夢見町の史
Let’s どんまい!
March 08
素晴らしい。
見事なまでに協調性がない。
ここまでバラバラなのって、かなり珍しいことだ。
俺たち3人は、自分らのチームに「りんく」という名前をつけた。
繋がり、という意味合いだ。
シンガーの「ぴぃ」は音楽担当。
彼女はかなりの感覚派だ。
3人で鍋を囲もうという日、俺は玉子を用意しておいた。
雑炊のとき、溶き玉子にする用だ。
するとぴぃは、「ゆで卵を作ってみせる」などと錬金術師みたいなことを言い出し、買っておいた玉子を全て煮た。
これでめでたく、溶き卵ができなくなった。
「この世の玉子は全て私の物」
彼女の目は、そう語っていた。
ちなみに男性陣は、いい感じのゆで卵の作り方を知らない。
ぴぃに全てを委ねるしかないのだ。
「ねえ、ぴぃ。

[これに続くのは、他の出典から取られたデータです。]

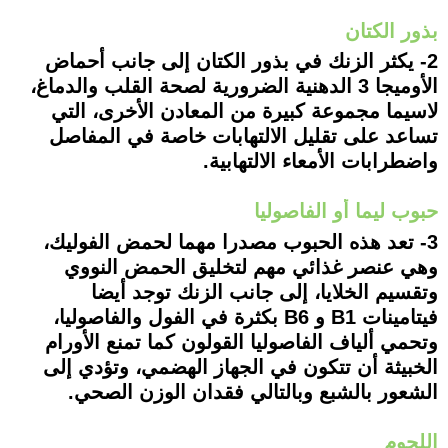
بذور الكتان
2- يكثر الزنك في بذور الكتان إلى جانب أحماض
الأوميجا 3 الدهنية الضرورية لصحة القلب والدماغ،
لاسيما مجموعة كبيرة من المعادن الأخرى، التي
تساعد على تقليل الالتهابات خاصة في المفاصل
واضطرابات الأمعاء الالتهابية.
حبوب ليما أو الفاصوليا
3- تعد هذه الحبوب مصدرا مهما لحمض الفوليك،
وهي عنصر غذائي مهم لتخليق الحمض النووي
وتقسيم الخلايا، إلى جانب الزنك توجد أيضا
فيتامينات B1 و B6 بكثرة في الفول والفاصوليا،
وتحمي ألياف الفاصوليا القولون كما تمنع الأورام
الخبيثة أن تتكون في الجهاز الهضمي، وتؤدي إلى
الشعور بالشبع وبالتالي فقدان الوزن الصحي.
اللحوم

どれぐらい煮る予定?」
「だいたい4分」
こうして待つこと15分間、ガスコンロの前で、ぴぃはずっと仁王立ちだった。
俺の脚本が舞台になった暁には、かづき君が主役を勤めることになる。
彼は役者を志望している好青年だ。
毎週のように、俺たちは公演に向けての打ち合わせをしている。
毎週のように、かづき君はご飯を食べたら満足げな笑顔で寝始める。
彼は一体、ここに何をしに来ているのか。
「めささん、来週はお好み焼きを食べましょ!」
お前は何のためにこの世に生まれてきたのだ。
「俺のケータイ見て! この女優さん、可愛いでしょ! 俺、この人といつか共演するのが夢なんですよ。だから、めささんもぴぃも、頑張ってね」
よし。
りんくは解散するか。
「おおー! 名作見っけ! めささん! このゲーム、借りてもいい!?」
りんくって、3人のチーム名じゃないから。
俺とぴぃのコンビ名だから。
「いや、ホント俺、このゲーム好きなんですよ。貸して~」
仕方ないなあ。
ちゃんと返すんですよ。
すると、かづき君は大喜びで、ゲームソフトの箱だけを大切そうに持って帰った。
ゲームその物はちなみに、うちのゲーム機本体に差してある。
彼は自宅で、俺からの悪意を勝手に感じ取り、「関東人、怖い」とつぶやいたのだそうだ。
めさ「ってゆうかさ、俺ら、本当に気が合わないよね。目玉焼きにかけるのがソースか醤油かで揉めるタイプだ」
かづき「いえ? 目玉焼きには何もかけませんよ」
ぴぃ「えええ! 何言ってんの! なんで何もかけないの!」
かづき「かけないって!」
めさ「OK、お前ら! この3人で目玉焼きを食べるのは絶対にやめよう!」
それでも、3人とも本気ではある。
酒を飲み交わしながら熱く語り合い、打ち合わせは進行し、かづき君が幸せそうな笑顔で横になる。
気がつけば、なんとも不思議なことに、空気はただの飲み会に。
最終的な議題はというと、「来週は何を食べようか」である。
一体何の集いなのだろうか。
2人には内緒だが、これでも俺は今、猛烈に困っているのだ。
来週は、カレーにするべきか、お好み焼きにするべきか。
チームワークの悪さが素敵(・∀・)
舞台、楽しみにしてます♪
ちなみに目玉焼きには‥
塩胡椒です。
ケチャップ・醤油・マヨネーズ‥初めて聞きましたぁ(・□・´;)
美味しんぼにそう書いてあったのを試してみたところ…バカウマ!
以来目玉焼きはそうやって食べるようになりました(笑)
まんま食べる場合は塩のみでいただきます。卵が新鮮だとこれだけでもウマイです!